En fait quand un alpinisme reçoit la foudre il fait souvent l’objet de nombreuses


blessures car il peut être à la fois… électrisé, blasté, brûlé et choqué !

• Electrisé… c’est le fait de recevoir une énorme intensité d’électricité dans son
corps. Cette électricité peut passer de différentes manières, soit en suivant les
contours, par les zones de moindre résistance (exemple, quand l’alpiniste porte
des objets métalliques sur lui, soit en le traversant par le trajet des gros nerfs et
des gros vaisseaux (voir photo, point de sortie sur le pied). Dans le premier cas,
il va provoquer des brûlures plutôt superficielles, dans le deuxième, il risque de
passer par le coeur et provoquer un arrêt cardiaque. Le passage de ce courant
par les axes nerveux provoque aussi des dégâts qui entraînent les effets
secondaires variés comme des fourmillements, des troubles de la sensibilité
dans les membres, des paralysies transitoires, des pertes de la vue ou des
épisodes de surdité brutale. Heureusement ces signes ne durent généralement
pas trop longtemps.

• Blasté… c’est le fait de subir l’onde de choc, exactement comme si vous vous
trouviez à quelques mètres d’une explosion. Cette onde de choc est tellement
importante qu’elle peut vous percer les tympans, vous éclater les poumons et
même vous projeter dans le vide. C’est la raison pour laquelle beaucoup de
foudroyés sont aussi victimes de blessures traumatiques.

• Brûlé… les brûlures peuvent être superficielles et reproduire le trajet qu’a


suivi le courant lors de son passage ou être profondes en carbonisant les
muscles sans que cela ne se voie à l’extérieur. Ces brûlures profondes ont
l’inconvénient de détruire des cellules musculaires qui déversent dans le sang
des toxines entraînant un blocage des reins.

• Choqué… l’effet de la décharge entraîne une fulguration du système nerveux


ce qui a pour effet de provoquer à la fois une sensation d’étourdissement et
des signes de désorientation accompagnés de perte de mémoire. Outre cet
aspect, les vaisseaux et les nerfs se trouvent déprimés, ce qui peut conduire à
une baisse de tension sanguine générale pouvant également entraîner le décès.
Des perturbations psychologiques de longue durée ont déjà été décrites.

COMMENT SE PROTÉGER DE LA FOUDRE EN MONTAGNE ?

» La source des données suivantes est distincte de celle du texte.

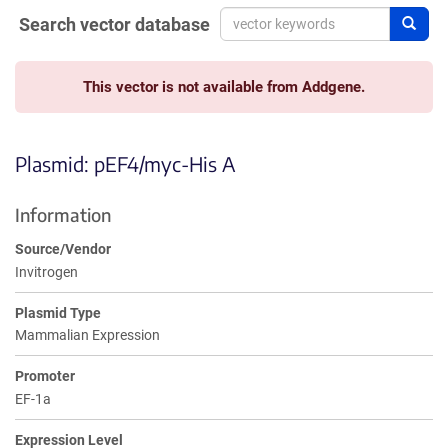
Search vector database
Sear
This vector is not available from Addgene.
Plasmid: pEF4/myc-His A
Information
Source/Vendor
Invitrogen
Plasmid Type
Mammalian Expression
Promoter
EF-1a
Expression Level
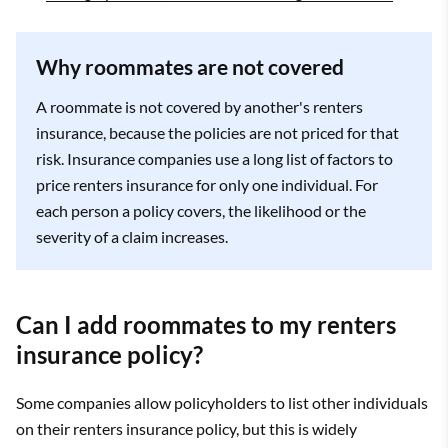
Why roommates are not covered
A roommate is not covered by another's renters
insurance, because the policies are not priced for that
risk. Insurance companies use a long list of factors to
price renters insurance for only one individual. For
each person a policy covers, the likelihood or the
severity of a claim increases.
Can I add roommates to my renters
insurance policy?
Some companies allow policyholders to list other individuals
on their renters insurance policy, but this is widely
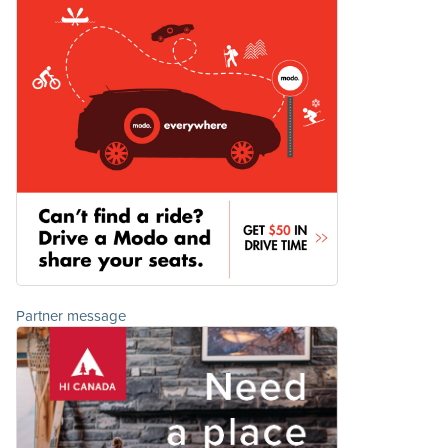
Partner message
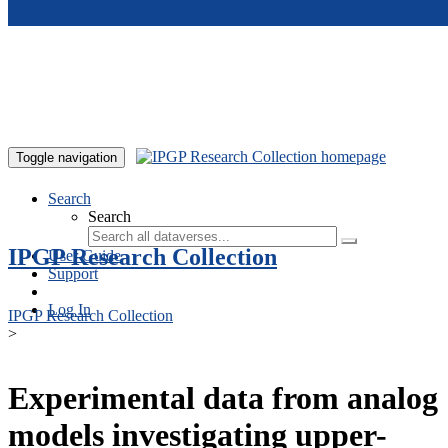
Skip to main content
Toggle navigation
Search
Search
IPGP Research Collection
User Guide
Support
Log In
IPGP Research Collection
>
Experimental data from analog
models investigating upper-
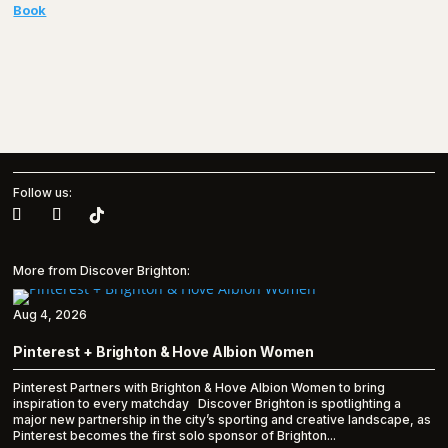
Book
Follow us:
More from Discover Brighton:
Aug 4, 2026
Pinterest + Brighton & Hove Albion Women
Pinterest Partners with Brighton & Hove Albion Women to bring
inspiration to every matchday Discover Brighton is spotlighting a
major new partnership in the city’s sporting and creative landscape, as
Pinterest becomes the first solo sponsor of Brighton...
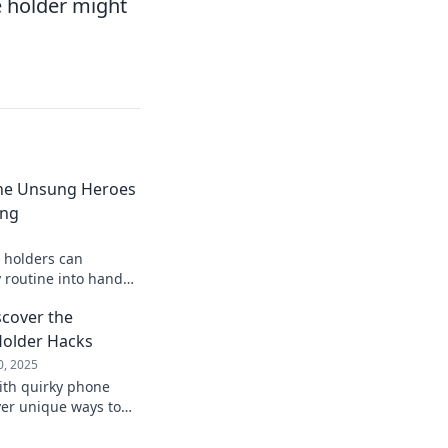
ne holder might
he Unsung Heroes
ing
 holders can
 routine into hands-
ncover the secret to
scover the
ng!
Holder Hacks
0, 2025
with quirky phone
ver unique ways to
cure and stylish—
 awaits!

• Ne pas se mettre à l’abri sous un arbre, de manière générale sous aucun objet
ou édifice présentant un risque d’attirer la foudre par leur pointe. Sinon, la
probabilité d’être foudroyé est 50 fois plus élevée que si l’on reste à terrain
découvert et debout !

• Rester situé à au moins 50 mètres au-dessous d’un sommet pointu. Lorsque


l’orage s’annonce et que le champ électrique atmosphérique s’intensifie, le
sommet est le siège de l’effet « couronne » caractérisé par un ronronnement
annonciateur.

• Mettez-vous rapidement à l’abri si vous entendez les “ abeilles ”… la foudre


n’est pas loin !

• Ne pas porter d’objet pointu dont la pointe dépasse la hauteur de la


personne (ski sur le

sac, piolet, parapluie)

• Restez à l’écart de ses compagnons de cordée (plusieurs mètres) afin que,


s’ils sont foudroyés, l’on ne risque pas soi-même d’être dans la zone
d’amorçage d’un éclair se propageant sur le côté.

• Ne pas téléphoner par temps d’orage.

• Tenir compte de la tension de pas : ne pas courir, marcher par petits pas ou
mieux, rester les pieds joints.

• Rester dans un refuge s’il est en métal. Il protège par effet de cage de
Faraday.

• On a déjà vu qu’il faut se protéger dans un creux plutôt que sur une bosse,
celui-ci pouvant être dominé par une corniche. La corniche doit être au moins à
20 mètres au-dessus de vous.

• Si l’on se réfugie dans une grotte, éviter de rester debout à l’entrée


(amorçage possible entre la voûte et le sol) et contre les parois : mieux vaut se
tenir abaissé au milieu et rester loin des parois.

• Éviter aussi de rester coincé dans une fissure.